We had gone to bed early last night and were awake around 6:30 am. Breakfast in the hotel was from 7:00 am. We were down not too much after that and on the road out of Dijon before 8:15 am.
It had rained overnight but was clearing in the west as we set off. Traffic was light but the combination of poor timing of instructions from the GPS and my driving had us making a few wrong turns on the way out of town. Once we hit the country roads the driving was mostly easier because traffic was light.
I had set the GPS to the shortest route which showed an estimated time not much different from the fastest route but we expected it might be off the highway and more interesting. That track took us through a succession of small villages so that our progress was not quite stop-start but definitely slow-fast. I could pick up speed between villages but then we were back to crawling through them. We did not mind that because they mostly had an array of interesting buildings.
Occasionally the GPS directed us onto roads that would probably have been better avoided.
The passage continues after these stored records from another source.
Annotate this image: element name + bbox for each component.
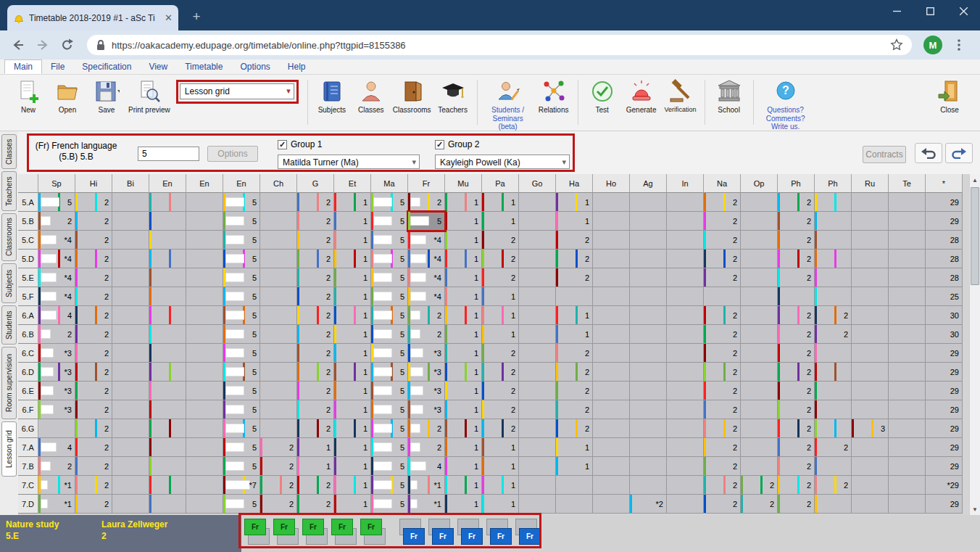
grid-cell[interactable]	[741, 287, 778, 306]
grid-cell[interactable]: 1	[445, 419, 482, 438]
grid-cell[interactable]: 1	[556, 212, 593, 231]
grid-cell[interactable]	[593, 457, 630, 476]
row-header[interactable]: 5.D	[18, 250, 38, 268]
grid-cell[interactable]: 2	[482, 250, 519, 268]
grid-cell[interactable]: 2	[778, 476, 815, 495]
row-header[interactable]: 6.G	[18, 419, 38, 438]
grid-cell[interactable]	[889, 268, 926, 287]
row-header[interactable]: 7.B	[18, 457, 38, 476]
grid-cell[interactable]	[186, 325, 223, 344]
grid-cell[interactable]: 5	[38, 193, 75, 212]
grid-cell[interactable]	[741, 419, 778, 438]
grid-cell[interactable]: *3	[38, 344, 75, 363]
grid-cell[interactable]	[667, 325, 704, 344]
grid-cell[interactable]: 2	[778, 495, 815, 514]
questions-button[interactable]: ? Questions? Comments? Write us.	[760, 78, 811, 131]
grid-cell[interactable]: 2	[556, 400, 593, 419]
grid-cell[interactable]	[667, 268, 704, 287]
row-header[interactable]: 7.A	[18, 438, 38, 457]
column-header[interactable]: Go	[519, 174, 556, 193]
row-header[interactable]: 6.F	[18, 400, 38, 419]
vertical-scrollbar[interactable]: ▲ ▼	[969, 174, 980, 515]
lesson-card-group1[interactable]: Fr	[273, 519, 295, 535]
grid-cell[interactable]	[815, 457, 852, 476]
grid-cell[interactable]	[667, 382, 704, 400]
grid-cell[interactable]	[149, 325, 186, 344]
menu-view[interactable]: View	[140, 59, 176, 74]
classes-button[interactable]: Classes	[354, 78, 389, 115]
grid-cell[interactable]	[630, 344, 667, 363]
grid-cell[interactable]	[630, 457, 667, 476]
grid-cell[interactable]	[815, 363, 852, 382]
grid-cell[interactable]: 1	[445, 212, 482, 231]
grid-cell[interactable]: 2	[482, 268, 519, 287]
new-button[interactable]: New	[11, 78, 46, 115]
grid-cell[interactable]	[519, 212, 556, 231]
column-header[interactable]: Ho	[593, 174, 630, 193]
view-select[interactable]: Lesson grid ▾	[180, 83, 294, 99]
sidebar-tab-students[interactable]: Students	[1, 305, 17, 345]
grid-cell[interactable]	[852, 287, 889, 306]
grid-cell[interactable]	[519, 457, 556, 476]
grid-cell[interactable]: 2	[297, 287, 334, 306]
group1-teacher-select[interactable]: Matilda Turner (Ma) ▾	[278, 155, 420, 169]
grid-cell[interactable]: 1	[482, 287, 519, 306]
grid-cell[interactable]	[112, 495, 149, 514]
grid-cell[interactable]	[149, 419, 186, 438]
grid-cell[interactable]: 2	[778, 382, 815, 400]
grid-cell[interactable]	[667, 457, 704, 476]
grid-cell[interactable]	[630, 193, 667, 212]
grid-cell[interactable]	[149, 363, 186, 382]
grid-cell[interactable]: 2	[297, 419, 334, 438]
grid-cell[interactable]	[260, 250, 297, 268]
grid-cell[interactable]: 1	[445, 306, 482, 325]
column-header[interactable]: In	[667, 174, 704, 193]
grid-cell[interactable]: 2	[741, 476, 778, 495]
row-header[interactable]: 5.E	[18, 268, 38, 287]
grid-cell[interactable]	[741, 363, 778, 382]
grid-cell[interactable]: 1	[334, 325, 371, 344]
grid-cell[interactable]: 2	[556, 382, 593, 400]
grid-cell[interactable]: 2	[75, 306, 112, 325]
grid-cell[interactable]	[186, 495, 223, 514]
column-header[interactable]: Ph	[778, 174, 815, 193]
grid-cell[interactable]: 5	[223, 193, 260, 212]
column-header[interactable]: Et	[334, 174, 371, 193]
sidebar-tab-classes[interactable]: Classes	[1, 134, 17, 169]
grid-cell[interactable]: 1	[556, 306, 593, 325]
grid-cell[interactable]	[112, 457, 149, 476]
new-tab-button[interactable]: +	[187, 9, 206, 26]
column-header[interactable]: En	[186, 174, 223, 193]
grid-cell[interactable]	[593, 268, 630, 287]
grid-cell[interactable]: 2	[556, 268, 593, 287]
grid-cell[interactable]	[889, 306, 926, 325]
grid-cell[interactable]: 29	[926, 419, 963, 438]
column-header[interactable]: Op	[741, 174, 778, 193]
grid-cell[interactable]	[815, 268, 852, 287]
grid-cell[interactable]: 5	[408, 212, 445, 231]
grid-cell[interactable]	[593, 344, 630, 363]
grid-cell[interactable]	[186, 363, 223, 382]
grid-cell[interactable]	[741, 193, 778, 212]
grid-cell[interactable]	[704, 287, 741, 306]
row-header[interactable]: 6.C	[18, 344, 38, 363]
grid-cell[interactable]: 30	[926, 325, 963, 344]
grid-cell[interactable]	[889, 476, 926, 495]
subjects-button[interactable]: Subjects	[315, 78, 349, 115]
grid-cell[interactable]: 2	[297, 268, 334, 287]
grid-cell[interactable]: 28	[926, 268, 963, 287]
bookmark-star-icon[interactable]	[890, 38, 903, 52]
grid-cell[interactable]	[630, 382, 667, 400]
grid-cell[interactable]: *3	[408, 344, 445, 363]
grid-cell[interactable]: 5	[223, 250, 260, 268]
grid-cell[interactable]	[630, 268, 667, 287]
test-button[interactable]: Test	[585, 78, 620, 115]
group2-checkbox[interactable]: ✓	[435, 140, 444, 149]
grid-cell[interactable]	[260, 287, 297, 306]
lesson-card-group1[interactable]: Fr	[331, 519, 353, 535]
grid-cell[interactable]	[889, 495, 926, 514]
grid-cell[interactable]: 1	[445, 250, 482, 268]
grid-cell[interactable]: 4	[38, 306, 75, 325]
grid-cell[interactable]	[889, 193, 926, 212]
grid-cell[interactable]: 2	[778, 268, 815, 287]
They were shorter than more major routes but narrow and winding. Once or twice in the first couple of hours we were directed down roads that seemed seldom used and, as we approached Salins-les-Bains we were sent down one that diminished to a track that seemed more suited to the donkey we passed than to cars. I backed out of that and we found another way.
At Salin-les-Bains we stopped for coffee. That was harder to find than we expected but we eventually found an open cafe. We recalled being there in 1998 when we drove up from Geneva to Freiburg and then back to Switzerland but did not recognise much that we recalled. The town is in a tight valley with forts on high hills on either side. Its name comes from the salty waters (saline) that was used for bathing and drinking.
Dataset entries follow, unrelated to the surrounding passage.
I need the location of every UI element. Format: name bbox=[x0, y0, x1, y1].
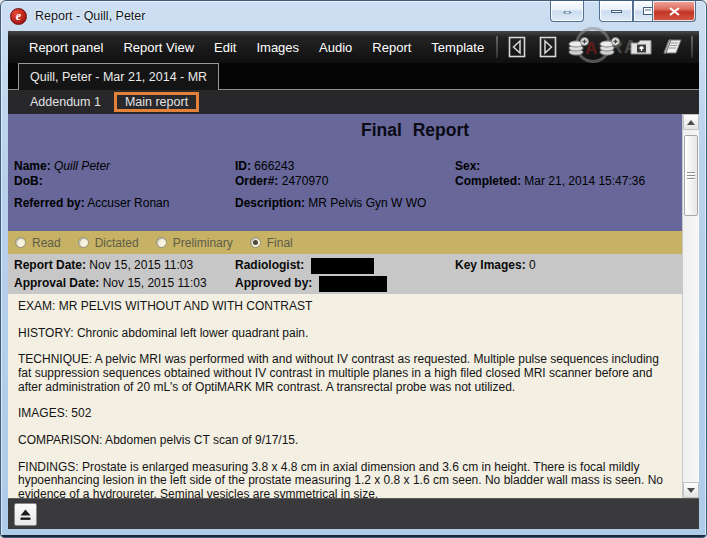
report-paragraph-findings: FINDINGS: Prostate is enlarged measuring… bbox=[18, 461, 672, 498]
patient-name-row: Name: Quill Peter bbox=[14, 159, 169, 174]
dock-window-button[interactable]: ⇔ bbox=[550, 1, 584, 22]
patient-dob-row: DoB: bbox=[14, 174, 169, 189]
report-window: e Report - Quill, Peter ⇔ Report panel R… bbox=[0, 0, 707, 538]
completed-label: Completed: bbox=[455, 174, 521, 188]
folder-export-icon bbox=[629, 36, 653, 58]
key-images-row: Key Images: 0 bbox=[455, 256, 536, 274]
restore-icon bbox=[643, 7, 653, 15]
database-add-button-2[interactable] bbox=[598, 35, 622, 59]
completed-row: Completed: Mar 21, 2014 15:47:36 bbox=[455, 174, 645, 189]
radiologist-label: Radiologist: bbox=[235, 258, 304, 272]
report-paragraph-comparison: COMPARISON: Abdomen pelvis CT scan of 9/… bbox=[18, 434, 672, 448]
thumb-grip bbox=[687, 178, 695, 179]
dob-label: DoB: bbox=[14, 174, 43, 188]
report-paragraph-exam: EXAM: MR PELVIS WITHOUT AND WITH CONTRAS… bbox=[18, 300, 672, 314]
next-report-button[interactable] bbox=[536, 35, 560, 59]
database-add-button[interactable] bbox=[567, 35, 591, 59]
logbook-button[interactable] bbox=[660, 35, 684, 59]
meta-keyimages-column: Key Images: 0 bbox=[455, 256, 536, 274]
radio-preliminary-label: Preliminary bbox=[173, 236, 233, 250]
client-area: Report panel Report View Edit Images Aud… bbox=[8, 31, 699, 529]
menu-images[interactable]: Images bbox=[256, 40, 299, 55]
close-icon bbox=[669, 7, 680, 16]
tab-study-quill-peter[interactable]: Quill, Peter - Mar 21, 2014 - MR bbox=[18, 63, 219, 90]
radio-read[interactable]: Read bbox=[15, 236, 61, 250]
menu-report-panel[interactable]: Report panel bbox=[29, 40, 103, 55]
previous-icon bbox=[507, 36, 527, 58]
scroll-down-button[interactable] bbox=[683, 482, 699, 498]
menu-report[interactable]: Report bbox=[372, 40, 411, 55]
order-row: Order#: 2470970 bbox=[235, 174, 426, 189]
report-date-value: Nov 15, 2015 11:03 bbox=[89, 258, 193, 272]
sex-label: Sex: bbox=[455, 159, 480, 173]
referred-by-label: Referred by: bbox=[14, 196, 85, 210]
report-paragraph-technique: TECHNIQUE: A pelvic MRI was performed wi… bbox=[18, 353, 672, 394]
radio-preliminary-icon bbox=[156, 237, 167, 248]
radio-preliminary[interactable]: Preliminary bbox=[156, 236, 233, 250]
order-label: Order#: bbox=[235, 174, 278, 188]
name-label: Name: bbox=[14, 159, 51, 173]
menu-edit[interactable]: Edit bbox=[214, 40, 236, 55]
menu-template[interactable]: Template bbox=[431, 40, 484, 55]
menu-bar: Report panel Report View Edit Images Aud… bbox=[8, 31, 699, 63]
report-date-label: Report Date: bbox=[14, 258, 86, 272]
tab-main-report[interactable]: Main report bbox=[117, 95, 196, 109]
order-value: 2470970 bbox=[282, 174, 329, 188]
key-images-value: 0 bbox=[529, 258, 536, 272]
arrow-up-icon bbox=[687, 120, 695, 125]
window-title: Report - Quill, Peter bbox=[35, 9, 145, 23]
patient-column-right: Sex: Completed: Mar 21, 2014 15:47:36 bbox=[455, 159, 645, 189]
id-label: ID: bbox=[235, 159, 251, 173]
study-tab-bar: Quill, Peter - Mar 21, 2014 - MR bbox=[8, 63, 699, 90]
double-arrow-icon: ⇔ bbox=[561, 5, 574, 18]
radio-final[interactable]: Final bbox=[250, 236, 293, 250]
close-button[interactable] bbox=[652, 1, 696, 22]
thumb-grip bbox=[687, 175, 695, 176]
meta-people-column: Radiologist: Approved by: bbox=[235, 256, 387, 292]
key-images-label: Key Images: bbox=[455, 258, 526, 272]
previous-report-button[interactable] bbox=[505, 35, 529, 59]
report-meta: Report Date: Nov 15, 2015 11:03 Approval… bbox=[8, 254, 682, 294]
report-body[interactable]: EXAM: MR PELVIS WITHOUT AND WITH CONTRAS… bbox=[8, 294, 682, 498]
erad-logo-icon: e bbox=[10, 8, 27, 25]
menu-report-view[interactable]: Report View bbox=[123, 40, 194, 55]
minimize-button[interactable] bbox=[599, 1, 633, 22]
meta-dates-column: Report Date: Nov 15, 2015 11:03 Approval… bbox=[14, 256, 207, 292]
radio-dictated-label: Dictated bbox=[95, 236, 139, 250]
report-paragraph-images: IMAGES: 502 bbox=[18, 407, 672, 421]
radio-final-icon bbox=[250, 237, 261, 248]
completed-value: Mar 21, 2014 15:47:36 bbox=[524, 174, 645, 188]
radio-dictated[interactable]: Dictated bbox=[78, 236, 139, 250]
radiologist-row: Radiologist: bbox=[235, 256, 387, 274]
scroll-up-button[interactable] bbox=[683, 114, 699, 130]
minimize-icon bbox=[611, 10, 622, 13]
report-title: Final Report bbox=[8, 120, 682, 141]
description-label: Description: bbox=[235, 196, 305, 210]
report-paragraph-history: HISTORY: Chronic abdominal left lower qu… bbox=[18, 327, 672, 341]
study-tab-label: Quill, Peter - Mar 21, 2014 - MR bbox=[30, 70, 207, 84]
referred-by-row: Referred by: Accuser Ronan bbox=[14, 196, 169, 211]
approved-by-redacted-value bbox=[319, 276, 387, 292]
report-panel: Final Report Name: Quill Peter DoB: Refe… bbox=[8, 114, 699, 498]
approved-by-label: Approved by: bbox=[235, 276, 312, 290]
arrow-down-icon bbox=[687, 488, 695, 493]
tab-addendum-1[interactable]: Addendum 1 bbox=[22, 93, 109, 111]
title-bar[interactable]: e Report - Quill, Peter ⇔ bbox=[1, 1, 706, 31]
radio-final-label: Final bbox=[267, 236, 293, 250]
menu-audio[interactable]: Audio bbox=[319, 40, 352, 55]
scrollbar-thumb[interactable] bbox=[684, 135, 698, 216]
next-icon bbox=[538, 36, 558, 58]
bottom-bar bbox=[8, 498, 699, 529]
referred-by-value: Accuser Ronan bbox=[87, 196, 169, 210]
highlight-box: Main report bbox=[114, 92, 199, 112]
database-add-icon bbox=[567, 36, 591, 58]
export-folder-button[interactable] bbox=[629, 35, 653, 59]
report-tab-bar: Addendum 1 Main report bbox=[8, 90, 699, 114]
radio-read-label: Read bbox=[32, 236, 61, 250]
collapse-panel-button[interactable] bbox=[14, 503, 37, 526]
radiologist-redacted-value bbox=[311, 258, 374, 274]
sex-row: Sex: bbox=[455, 159, 645, 174]
vertical-scrollbar[interactable] bbox=[682, 114, 699, 498]
report-header: Final Report Name: Quill Peter DoB: Refe… bbox=[8, 114, 682, 231]
approval-date-value: Nov 15, 2015 11:03 bbox=[103, 276, 207, 290]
By that time I had been driving for about 2 hours for a mere 80 km or so of progress toward our destination. We had decided to share the driving today. A little way on we came to Syam where there was a sign indicating that the road was closed 800 m ahead. There was a deviation sign and we attempted to follow that and GPS directions to bypass the obstruction. A little way beyond town we stopped to change drivers by the side of the road with a wonderful view of sunlight through the clouds on the mountains.
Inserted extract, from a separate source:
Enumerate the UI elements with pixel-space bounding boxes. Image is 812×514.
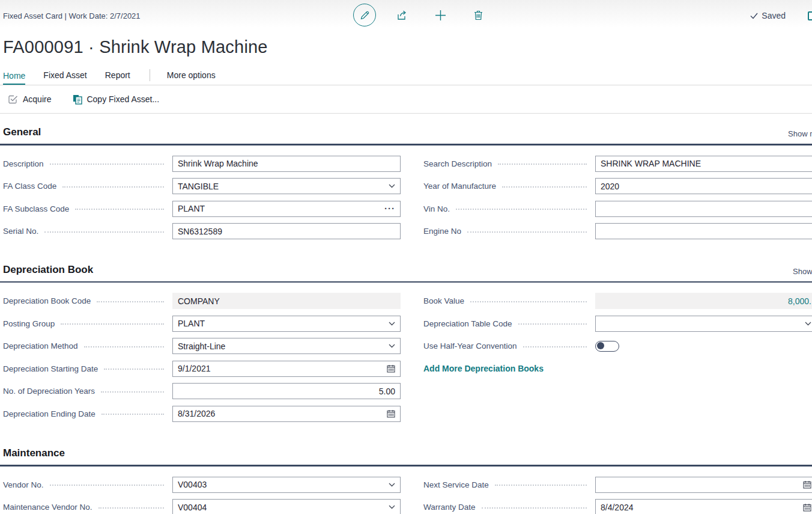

Majella then followed the GPS directions down a narrow forestry track until we came to a sign that declared the track had been closed in 1994 for public safety. She managed to turn us around without getting bogged in the ditch and we headed back into Syam and along the original road. Sure enough it was closed further on. She turned around again, headed back, and asked someone we met along the way how to get to Switzerland. The best he could suggest was to go back to Champagnole and take another road.
She did that and we followed a road over the Jura mountains toward Geneva and Lausanne. It rained much of the way and we had thick cloud and mist for the entire trip so we saw very little of what would have been wonderful views until we got some glimpses at the end of the trek over the mountains. We eventually came down from the mountains, still in France, at Gex where we stopped to look for lunch. That was just after 1:00 pm and in the siesta period so most places where we would want to eat were closed. We bought some chips at a kebab place and ate those in the car park before setting off again.
Driving from there was straightforward. We did not need to go as far as Geneva but crossed into Switzerland just out of Gex and drove around the top of Lac Leman, past Lausanne and up the Rhone Valley, arriving at Veyras above Sierre just after 3:30 pm. By that time the rain had cleared and we had blue skies with scattered clouds.
Marie-Françoise and Roland greeted us warmly as we arrived and Michel was not far behind. We spent some time chatting over coffee or cold drinks before bringing in our luggage and taking a tour of the house. Roland has been busy with renovations since either of us was here last, me in 2009 and Majella in 2011. It is all very well set up and, as might be expected given Roland’s skills, tricked out with features such as lights that come on automatically when we walk into a space. What has not changed is the magnificent view across the valley to the mountains of Val d’Anniviers.
Michel treated us to apperitifs in his cellar before dinner which was prepared by Marie-Françoise. That was enjoyed with wide ranging conversation, much of which passed by me because it was in French.